日曜美術館「落慶 唐招提寺御影堂 〜鑑真和上と障壁画〜」(2022.6.12)

唐招提寺の開祖・鑑真和上の姿を写した《鑑真和上坐像》をお祀りする開山堂は、
もとは興福寺の塔頭として作られた歴史ある建物です。
2022年3月に竣工を迎えた開山堂を、柴田祐規子さんが訪ねました。
(修学旅行以来だという小野正嗣さんは留守番です)

2022年6月12日の日曜美術館
「落慶 唐招提寺御影堂 〜鑑真和上と障壁画〜」

放送日時 6月12日(日) 午前9時~9時45分
再放送  6月19日(日) 午後8時~8時45分
放送局 NHK(Eテレ)
司会 小野正嗣(作家、早稲田大学教授) 柴田祐規子(NHKアナウンサー)

6月5日、約1250年に及ぶ唐招提寺の歴史に新たな一頁が加わる。
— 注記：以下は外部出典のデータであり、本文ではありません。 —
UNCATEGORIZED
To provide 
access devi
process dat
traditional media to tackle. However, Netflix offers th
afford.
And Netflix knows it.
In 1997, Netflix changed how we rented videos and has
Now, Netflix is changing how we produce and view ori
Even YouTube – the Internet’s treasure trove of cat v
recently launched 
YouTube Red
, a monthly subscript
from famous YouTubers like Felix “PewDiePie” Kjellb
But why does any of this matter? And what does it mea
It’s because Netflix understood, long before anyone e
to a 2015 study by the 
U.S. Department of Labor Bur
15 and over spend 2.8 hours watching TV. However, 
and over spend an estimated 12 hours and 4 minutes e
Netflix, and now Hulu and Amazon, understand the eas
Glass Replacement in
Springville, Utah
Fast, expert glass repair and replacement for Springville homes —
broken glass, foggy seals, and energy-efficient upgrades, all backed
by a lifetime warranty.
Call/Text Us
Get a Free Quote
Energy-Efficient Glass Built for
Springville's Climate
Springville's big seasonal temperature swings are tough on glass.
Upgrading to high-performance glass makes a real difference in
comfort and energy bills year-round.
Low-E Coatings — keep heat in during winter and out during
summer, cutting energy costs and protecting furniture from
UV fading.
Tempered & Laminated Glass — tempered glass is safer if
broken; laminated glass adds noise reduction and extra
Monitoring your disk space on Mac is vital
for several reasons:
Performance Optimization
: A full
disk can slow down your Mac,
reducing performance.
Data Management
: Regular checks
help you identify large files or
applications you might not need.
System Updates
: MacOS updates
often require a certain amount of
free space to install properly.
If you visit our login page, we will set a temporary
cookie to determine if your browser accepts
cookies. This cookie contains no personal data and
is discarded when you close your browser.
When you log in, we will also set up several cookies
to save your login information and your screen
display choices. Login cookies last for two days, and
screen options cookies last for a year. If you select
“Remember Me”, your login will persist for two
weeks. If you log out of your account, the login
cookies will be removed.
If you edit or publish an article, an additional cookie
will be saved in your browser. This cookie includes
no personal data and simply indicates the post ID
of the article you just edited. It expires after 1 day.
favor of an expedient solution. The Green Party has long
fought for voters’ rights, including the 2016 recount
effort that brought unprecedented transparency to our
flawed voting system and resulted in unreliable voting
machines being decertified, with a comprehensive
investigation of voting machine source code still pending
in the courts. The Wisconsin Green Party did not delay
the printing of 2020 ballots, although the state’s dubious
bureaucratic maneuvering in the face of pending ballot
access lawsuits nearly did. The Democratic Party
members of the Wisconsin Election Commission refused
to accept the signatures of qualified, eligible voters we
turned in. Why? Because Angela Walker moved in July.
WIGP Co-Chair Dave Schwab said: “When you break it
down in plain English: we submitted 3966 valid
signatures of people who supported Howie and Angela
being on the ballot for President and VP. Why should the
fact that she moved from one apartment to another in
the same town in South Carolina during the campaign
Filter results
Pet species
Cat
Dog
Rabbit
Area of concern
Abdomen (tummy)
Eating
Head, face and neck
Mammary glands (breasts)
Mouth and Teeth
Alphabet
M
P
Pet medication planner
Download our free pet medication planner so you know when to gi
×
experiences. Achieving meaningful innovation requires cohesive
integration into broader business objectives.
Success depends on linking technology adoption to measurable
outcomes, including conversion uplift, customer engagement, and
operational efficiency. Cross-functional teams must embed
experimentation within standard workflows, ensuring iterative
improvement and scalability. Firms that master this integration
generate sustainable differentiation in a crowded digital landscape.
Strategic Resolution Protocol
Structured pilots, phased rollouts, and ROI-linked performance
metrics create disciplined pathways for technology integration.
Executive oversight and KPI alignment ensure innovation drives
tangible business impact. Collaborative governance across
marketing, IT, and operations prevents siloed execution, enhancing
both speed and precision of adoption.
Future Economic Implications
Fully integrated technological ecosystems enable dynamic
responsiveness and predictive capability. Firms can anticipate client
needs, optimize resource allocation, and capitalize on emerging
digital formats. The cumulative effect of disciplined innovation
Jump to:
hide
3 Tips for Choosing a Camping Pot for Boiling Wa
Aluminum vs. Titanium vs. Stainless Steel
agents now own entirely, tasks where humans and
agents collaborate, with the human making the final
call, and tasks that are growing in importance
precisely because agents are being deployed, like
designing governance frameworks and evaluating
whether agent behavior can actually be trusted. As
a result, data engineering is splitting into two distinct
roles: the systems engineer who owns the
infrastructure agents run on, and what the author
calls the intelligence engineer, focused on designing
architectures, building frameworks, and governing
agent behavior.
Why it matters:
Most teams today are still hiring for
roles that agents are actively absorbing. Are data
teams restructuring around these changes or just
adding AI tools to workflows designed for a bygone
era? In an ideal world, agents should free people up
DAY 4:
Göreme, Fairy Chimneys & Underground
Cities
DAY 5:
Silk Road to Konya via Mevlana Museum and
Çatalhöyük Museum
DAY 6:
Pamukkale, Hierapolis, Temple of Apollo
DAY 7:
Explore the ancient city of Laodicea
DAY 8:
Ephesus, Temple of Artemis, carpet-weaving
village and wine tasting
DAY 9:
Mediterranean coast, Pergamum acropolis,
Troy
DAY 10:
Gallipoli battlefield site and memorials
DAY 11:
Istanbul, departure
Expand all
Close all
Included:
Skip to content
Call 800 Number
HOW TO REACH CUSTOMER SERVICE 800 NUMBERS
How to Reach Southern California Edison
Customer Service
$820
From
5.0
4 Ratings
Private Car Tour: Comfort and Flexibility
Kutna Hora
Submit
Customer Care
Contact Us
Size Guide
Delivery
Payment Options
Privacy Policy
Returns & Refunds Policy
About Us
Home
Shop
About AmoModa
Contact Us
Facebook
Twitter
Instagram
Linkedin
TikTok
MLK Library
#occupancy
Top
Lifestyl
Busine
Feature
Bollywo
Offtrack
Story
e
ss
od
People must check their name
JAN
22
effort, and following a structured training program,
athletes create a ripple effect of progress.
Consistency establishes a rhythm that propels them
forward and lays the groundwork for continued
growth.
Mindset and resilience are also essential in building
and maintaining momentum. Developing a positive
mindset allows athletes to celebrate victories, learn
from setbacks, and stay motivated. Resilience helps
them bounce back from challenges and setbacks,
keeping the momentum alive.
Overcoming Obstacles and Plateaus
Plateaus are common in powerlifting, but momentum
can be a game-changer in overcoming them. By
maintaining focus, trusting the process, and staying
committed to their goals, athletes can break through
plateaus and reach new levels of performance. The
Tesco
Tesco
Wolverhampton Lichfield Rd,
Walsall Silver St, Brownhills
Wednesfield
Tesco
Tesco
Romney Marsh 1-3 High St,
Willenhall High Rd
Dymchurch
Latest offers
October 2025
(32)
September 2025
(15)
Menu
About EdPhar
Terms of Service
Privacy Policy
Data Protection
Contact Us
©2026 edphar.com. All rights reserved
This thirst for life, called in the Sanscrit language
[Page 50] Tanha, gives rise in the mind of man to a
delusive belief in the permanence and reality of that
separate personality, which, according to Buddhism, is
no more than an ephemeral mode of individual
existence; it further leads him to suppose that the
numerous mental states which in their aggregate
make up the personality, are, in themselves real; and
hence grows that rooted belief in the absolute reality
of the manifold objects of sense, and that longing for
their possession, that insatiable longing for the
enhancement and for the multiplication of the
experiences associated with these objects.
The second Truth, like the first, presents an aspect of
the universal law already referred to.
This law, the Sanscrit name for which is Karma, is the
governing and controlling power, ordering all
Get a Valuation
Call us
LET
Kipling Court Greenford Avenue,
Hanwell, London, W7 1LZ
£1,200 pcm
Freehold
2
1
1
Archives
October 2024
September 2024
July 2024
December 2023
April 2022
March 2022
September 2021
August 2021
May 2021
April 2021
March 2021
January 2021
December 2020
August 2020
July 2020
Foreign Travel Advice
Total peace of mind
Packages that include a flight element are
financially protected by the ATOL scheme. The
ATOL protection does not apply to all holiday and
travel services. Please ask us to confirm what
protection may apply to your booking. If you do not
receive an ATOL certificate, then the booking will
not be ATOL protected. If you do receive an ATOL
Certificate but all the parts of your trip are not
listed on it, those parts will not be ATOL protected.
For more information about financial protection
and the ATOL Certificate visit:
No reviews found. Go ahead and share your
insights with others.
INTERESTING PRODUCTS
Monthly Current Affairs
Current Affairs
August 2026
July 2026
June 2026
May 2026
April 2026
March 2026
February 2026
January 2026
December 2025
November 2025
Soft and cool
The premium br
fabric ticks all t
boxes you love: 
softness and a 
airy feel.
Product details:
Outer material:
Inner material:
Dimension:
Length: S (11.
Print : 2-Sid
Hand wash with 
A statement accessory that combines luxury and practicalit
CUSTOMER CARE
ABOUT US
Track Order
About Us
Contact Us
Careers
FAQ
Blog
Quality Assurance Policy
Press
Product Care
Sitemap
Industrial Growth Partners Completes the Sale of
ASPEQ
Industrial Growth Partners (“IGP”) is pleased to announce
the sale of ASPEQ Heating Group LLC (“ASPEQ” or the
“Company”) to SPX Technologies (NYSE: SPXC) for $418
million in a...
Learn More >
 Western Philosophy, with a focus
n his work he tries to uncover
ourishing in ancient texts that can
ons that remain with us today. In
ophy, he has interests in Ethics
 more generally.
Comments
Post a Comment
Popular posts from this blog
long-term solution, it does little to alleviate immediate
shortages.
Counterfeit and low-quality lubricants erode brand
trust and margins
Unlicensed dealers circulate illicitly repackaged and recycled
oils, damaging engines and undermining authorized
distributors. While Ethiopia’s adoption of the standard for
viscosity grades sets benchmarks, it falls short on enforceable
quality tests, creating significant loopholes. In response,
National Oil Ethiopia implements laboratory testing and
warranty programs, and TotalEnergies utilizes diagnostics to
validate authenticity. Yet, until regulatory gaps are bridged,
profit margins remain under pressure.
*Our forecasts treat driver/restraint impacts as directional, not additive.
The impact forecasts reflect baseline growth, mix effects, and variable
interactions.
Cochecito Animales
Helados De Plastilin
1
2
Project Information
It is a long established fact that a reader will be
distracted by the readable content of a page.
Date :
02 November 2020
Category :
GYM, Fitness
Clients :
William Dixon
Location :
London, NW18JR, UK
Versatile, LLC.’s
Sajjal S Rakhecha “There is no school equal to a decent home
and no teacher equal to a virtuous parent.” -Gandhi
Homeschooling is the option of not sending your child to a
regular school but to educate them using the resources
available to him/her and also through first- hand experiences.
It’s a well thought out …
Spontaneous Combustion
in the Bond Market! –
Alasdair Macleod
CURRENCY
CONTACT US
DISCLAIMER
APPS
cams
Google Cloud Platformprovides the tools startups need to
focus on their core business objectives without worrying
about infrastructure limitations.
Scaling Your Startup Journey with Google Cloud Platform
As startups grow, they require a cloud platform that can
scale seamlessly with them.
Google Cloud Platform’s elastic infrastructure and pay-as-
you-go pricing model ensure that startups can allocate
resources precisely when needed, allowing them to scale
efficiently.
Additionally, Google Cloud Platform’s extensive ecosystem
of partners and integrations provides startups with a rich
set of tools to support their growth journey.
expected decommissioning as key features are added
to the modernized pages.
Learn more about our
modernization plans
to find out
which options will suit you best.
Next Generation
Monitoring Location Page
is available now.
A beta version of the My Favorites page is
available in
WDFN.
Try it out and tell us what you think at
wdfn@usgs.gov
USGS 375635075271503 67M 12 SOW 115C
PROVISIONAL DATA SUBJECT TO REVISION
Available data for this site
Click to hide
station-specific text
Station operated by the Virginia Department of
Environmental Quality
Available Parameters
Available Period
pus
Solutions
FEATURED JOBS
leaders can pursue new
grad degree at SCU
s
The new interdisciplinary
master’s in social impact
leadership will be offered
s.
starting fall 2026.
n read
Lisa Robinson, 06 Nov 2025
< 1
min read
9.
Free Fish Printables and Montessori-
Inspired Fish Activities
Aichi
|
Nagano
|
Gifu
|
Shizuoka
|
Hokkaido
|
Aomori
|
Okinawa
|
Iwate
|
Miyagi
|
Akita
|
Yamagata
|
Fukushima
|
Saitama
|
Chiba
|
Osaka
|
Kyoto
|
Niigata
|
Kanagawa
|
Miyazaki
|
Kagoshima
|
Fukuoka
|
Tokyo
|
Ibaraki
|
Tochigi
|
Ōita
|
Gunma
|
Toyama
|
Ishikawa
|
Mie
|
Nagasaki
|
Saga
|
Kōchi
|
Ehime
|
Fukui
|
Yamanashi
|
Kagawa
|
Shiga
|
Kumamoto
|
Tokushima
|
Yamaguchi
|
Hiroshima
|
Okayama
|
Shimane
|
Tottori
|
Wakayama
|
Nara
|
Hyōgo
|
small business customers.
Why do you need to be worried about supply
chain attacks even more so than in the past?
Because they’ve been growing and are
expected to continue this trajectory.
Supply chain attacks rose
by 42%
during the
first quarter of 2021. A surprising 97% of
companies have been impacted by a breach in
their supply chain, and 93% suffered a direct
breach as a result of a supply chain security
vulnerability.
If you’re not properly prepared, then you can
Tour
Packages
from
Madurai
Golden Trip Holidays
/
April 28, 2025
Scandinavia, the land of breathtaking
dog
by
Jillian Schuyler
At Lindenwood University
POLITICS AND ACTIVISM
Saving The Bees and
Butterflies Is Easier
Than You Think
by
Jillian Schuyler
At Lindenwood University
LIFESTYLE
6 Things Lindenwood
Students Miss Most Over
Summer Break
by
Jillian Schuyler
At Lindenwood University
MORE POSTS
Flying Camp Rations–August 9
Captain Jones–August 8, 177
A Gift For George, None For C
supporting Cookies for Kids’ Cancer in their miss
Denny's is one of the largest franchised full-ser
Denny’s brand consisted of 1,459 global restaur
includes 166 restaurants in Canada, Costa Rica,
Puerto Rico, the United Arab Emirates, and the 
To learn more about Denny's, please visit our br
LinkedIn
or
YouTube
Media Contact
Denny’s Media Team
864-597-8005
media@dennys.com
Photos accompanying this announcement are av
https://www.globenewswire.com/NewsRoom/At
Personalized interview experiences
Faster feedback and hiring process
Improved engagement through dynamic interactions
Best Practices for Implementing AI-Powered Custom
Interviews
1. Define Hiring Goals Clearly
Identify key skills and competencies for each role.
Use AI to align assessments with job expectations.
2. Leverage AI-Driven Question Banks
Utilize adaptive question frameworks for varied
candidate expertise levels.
御影堂の7年に及ぶ修理が完成、落慶法要が行われるのだ。開祖・鑑真の命日の開山忌では、久しぶりに国宝・鑑真和上坐像が公開される。8Kで丹念に撮影した映像も含め、鑑真和上坐像を細部まで鑑賞。御影堂内を彩る東山魁夷渾身の障壁画空間を味わいながら、〈寺を信仰する人々の寄進を重ねて成り立ってきた〉唐招提寺ならではの歴史の物語をひもとく。(日曜美術館ホームページより)

出演
内藤栄 (大阪市立美術館館長)
小林雄一 (美術院主任技師)
尾﨑正明 (茨城県近代美術館館長)


唐招提寺の開祖・鑑真和上について

唐招提寺を開いた鑑真(688-763)は、唐時代の中国・揚州に生まれ、
「江南第一の師」と称えられた高僧です。

742年に日本からの留学僧に願われて
日本に渡り仏教の戒律を伝えることを志したのですが、
妨害にあったり船が難破したりと様々な事情から失敗すること12年間に5回。
その間に視力を失いながらも、6回目の挑戦で日本に到着したのは753年。
鑑真は65歳になっていました。

その後10年で天皇をはじめ多くの人に戒律を指導したほか、
唐の先進的な文化や知識を伝え、貧民の救済にも取り組んだ鑑真は、
763年6月6日に76歳で死去しました。

現在も律宗の総本山として崇敬を集める唐招提寺は、
鑑真が759年に開いた戒律を学ぶ修行の道場です。


唐招提寺・御影堂を訪ねる

仏教美術の専門家で鑑真にも造詣が深い内藤栄さんの案内で、
今年3月に修理が終わった御影堂を訪れた柴田さん。
鑑真に生き写しの肖像彫刻《鑑真和上坐像》が安置されるこの伽藍は、
鑑真和上の命日である6月6日の前後3日間だけ公開されます。

国宝・鑑真和上坐像(8世紀)

実際にこの像に向き合った柴田さんは、
「本当に鑑真さんが座っているくらいのイメージ」があったと言います。
日本最古・再興の肖像彫刻と言われる《鑑真和上坐像》には
それほどの力があるということでしょうか。

白いものが混じる髭や、衣の意図の色まで細やかに再現されている彫像は、
なぜか表面の所どころに仕上げの荒い部分があります。
同じ脱活乾漆技法(粘土で作った原型に麻布と漆を貼り付け、乾かして粘土を出す)
で制作された興福寺の阿修羅像(8世紀)の均一に滑らかな表面に比べると、
明らかにザラザラ・ゴツゴツとした部分があります。

「御身代わり像」(円寂1250年の記念事業として作られた模像)
の制作にかかわった小林雄一さんによると、この不均一は
表面の仕上げに使う木屎(こくそ。漆と木屑などを混ぜて作るペースト)を
ヘラを使わずに手の指でのばすことで生まれたものでした。

わざわざ指先を使って像を作ったからには、
作者は「体に触れるような」感覚で鑑真の姿を写したいと願った人たちで、
つまり身近にいたお弟子さんではないか、というのが小林さんの推測です。

内藤さんのお話では、
先生の像を作ってお祀りする習慣はもともと中国から来たもので、
従来の日本には存在しなかったそうです。
《鑑真和上坐像》は日本で初めて作られた生前の姿をとどめる写実的な彫像として、
多くの肖像彫刻の手本となりました。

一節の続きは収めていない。